:: Input ::
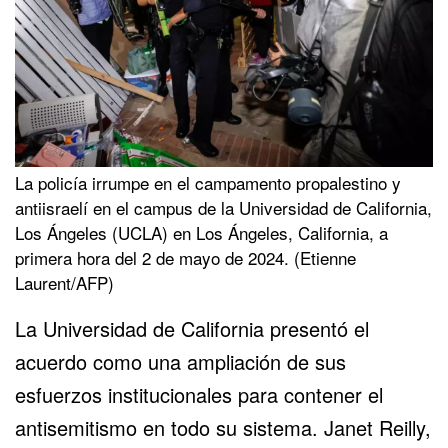
La policía irrumpe en el campamento propalestino y
antiisraelí en el campus de la Universidad de California,
Los Ángeles (UCLA) en Los Ángeles, California, a
primera hora del 2 de mayo de 2024. (Etienne
Laurent/AFP)
La Universidad de California presentó el
acuerdo como una ampliación de sus
esfuerzos institucionales para contener el
antisemitismo en todo su sistema. Janet Reilly,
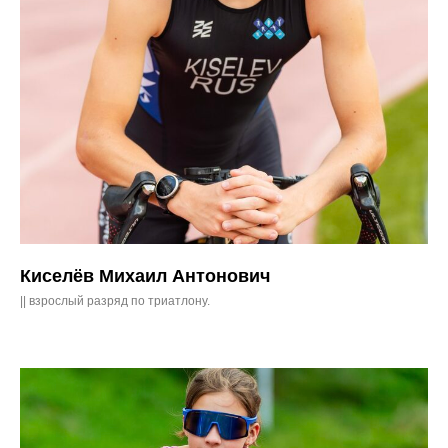
Киселёв Михаил Антонович
|| взрослый разряд по триатлону.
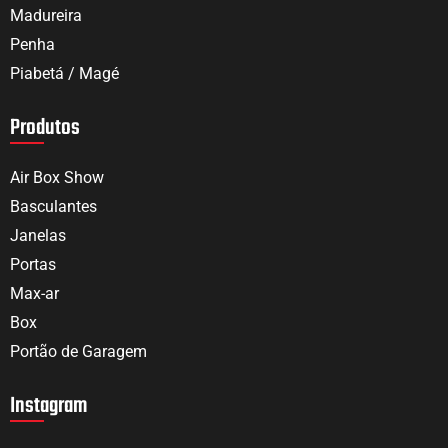
Madureira
Penha
Piabetá / Magé
Produtos
Air Box Show
Basculantes
Janelas
Portas
Max-ar
Box
Portão de Garagem
Instagram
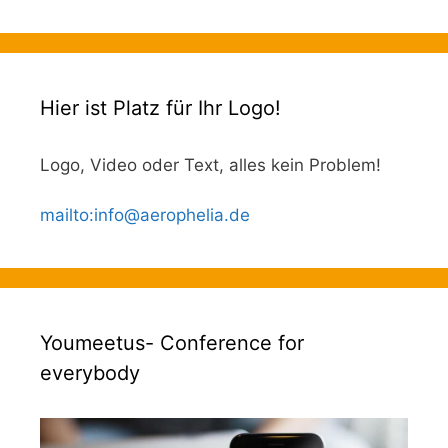
Hier ist Platz für Ihr Logo!
Logo, Video oder Text, alles kein Problem!
mailto
:
info@aerophelia.de
Youmeetus- Conference for
everybody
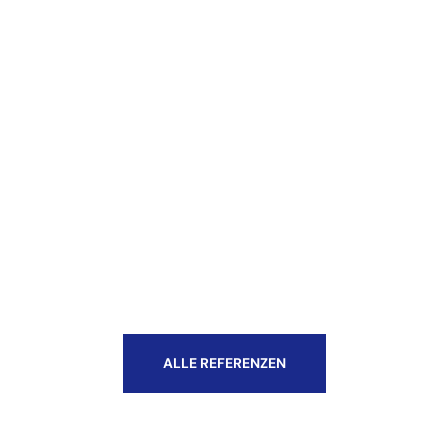
ALLE REFERENZEN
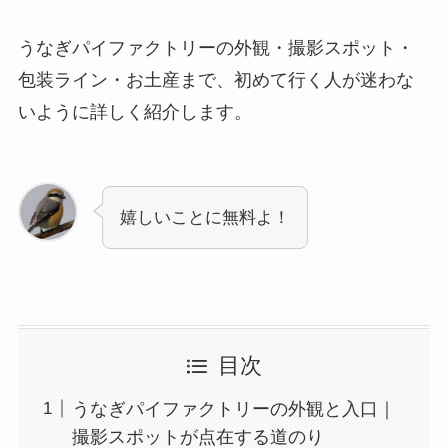
うなぎパイファクトリーの外観・撮影スポット・
包装ライン・お土産まで、初めて行く人が迷わな
いように詳しく紹介します。
嬉しいことに無料よ！
目次
うなぎパイファクトリーの外観と入口｜
撮影スポットが点在する道のり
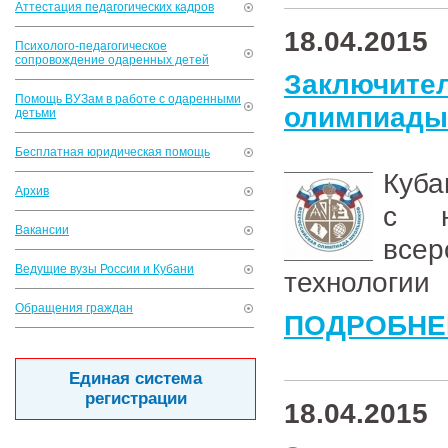
Аттестация педагогических кадров
18.04.2015
Психолого-педагогическое
сопровождение одаренных детей
Заключи
Помощь ВУЗам в работе с одаренными
олимпиады 
детьми
Бесплатная юридическая помощь
Куб
Архив
с н
Вакансии
всер
Ведущие вузы России и Кубани
технологии
Обращения граждан
ПОДРОБНЕ
Единая система
регистрации
18.04.2015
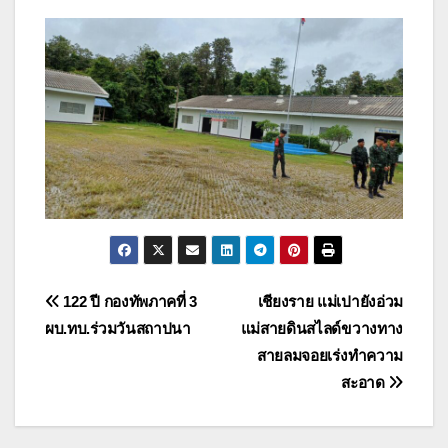
แนะแนว
122 ปี กองทัพภาคที่ 3
เชียงราย แม่เปายังอ่วม
ผบ.ทบ.ร่วมวันสถาปนา
แม่สายดินสไลด์ขวางทาง
เรื่อง
สายลมจอยเร่งทำความ
สะอาด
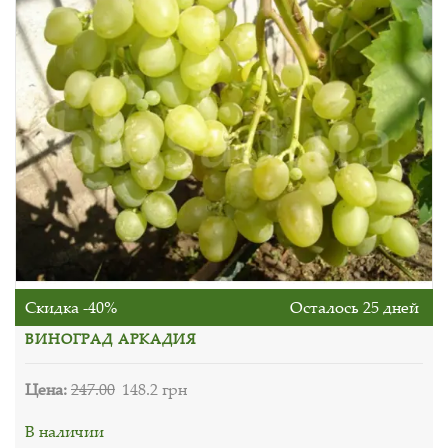
Скидка -40%
Осталось 25 дней
ВИНОГРАД АРКАДИЯ
Цена:
247.00
148.2 грн
В наличии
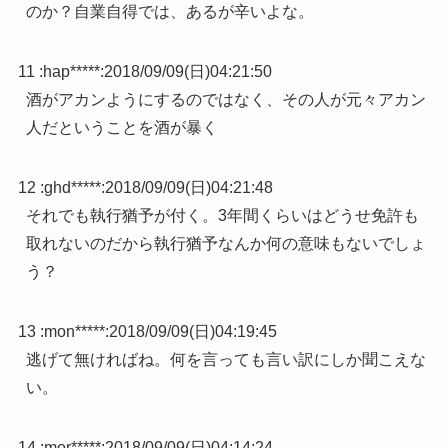
のか？自業自得では、あるが辛いよな。
11 :
hap*****
:
2018/09/09(日)04:21:50
酒がアカンようにするのではなく、その人が元々アカン
人だということを酒が暴く
12 :
ghd*****
:
2018/09/09(日)04:21:48
それでも執行猶予が付く。3年間くらいはどうせ免許も
取れないのだから執行猶予なんか何の意味もないでしょ
う？
13 :
mon*****
:
2018/09/09(日)04:19:45
逃げて無ければね。何を言っても言い訳にしか聞こえな
い。
14 :
mor*****
:
2018/09/09(日)04:14:24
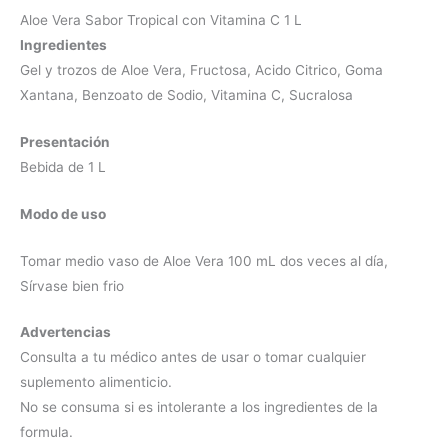
Aloe Vera Sabor Tropical con Vitamina C 1 L
Ingredientes
Gel y trozos de Aloe Vera, Fructosa, Acido Citrico, Goma
Xantana, Benzoato de Sodio, Vitamina C, Sucralosa
Presentación
Bebida de 1 L
Modo de uso
Tomar medio vaso de Aloe Vera 100 mL dos veces al día,
Sírvase bien frio
Advertencias
Consulta a tu médico antes de usar o tomar cualquier
suplemento alimenticio.
No se consuma si es intolerante a los ingredientes de la
formula.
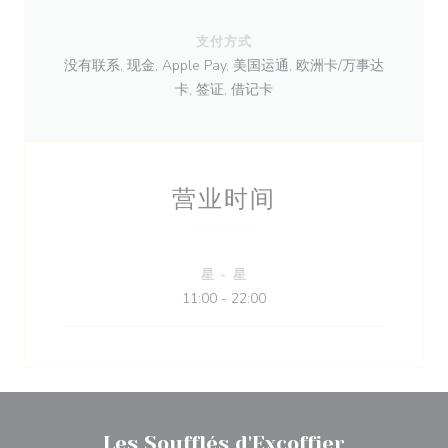
支付方式
没有联系, 现金, Apple Pay, 美国运通, 欧洲卡/万事达
卡, 签证, 借记卡
营业时间
星
-
星
11:00 - 22:00
Les Soufflés d'Excoffier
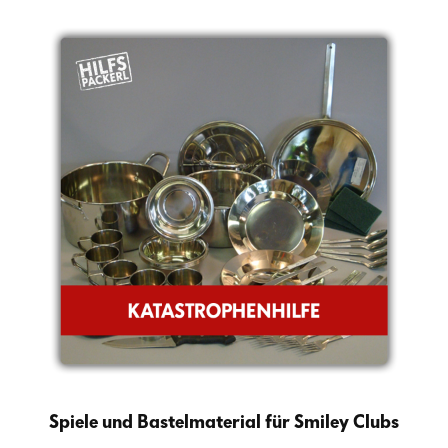
Spiele und Bastelmaterial für Smiley Clubs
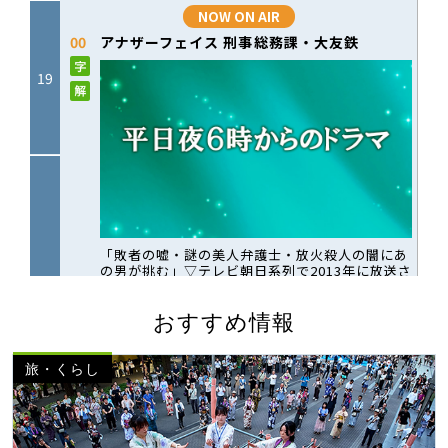
おすすめ情報
旅・くらし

:: What to work on ::
Scan the records above, then copy out each line that mentions "Vera".

:: Answer space ::
Aloe Vera Sabor Tropical con Vitamina C 1 L
Gel y trozos de Aloe Vera, Fructosa, Acido Citrico, Goma
Tomar medio vaso de Aloe Vera 100 mL dos veces al día,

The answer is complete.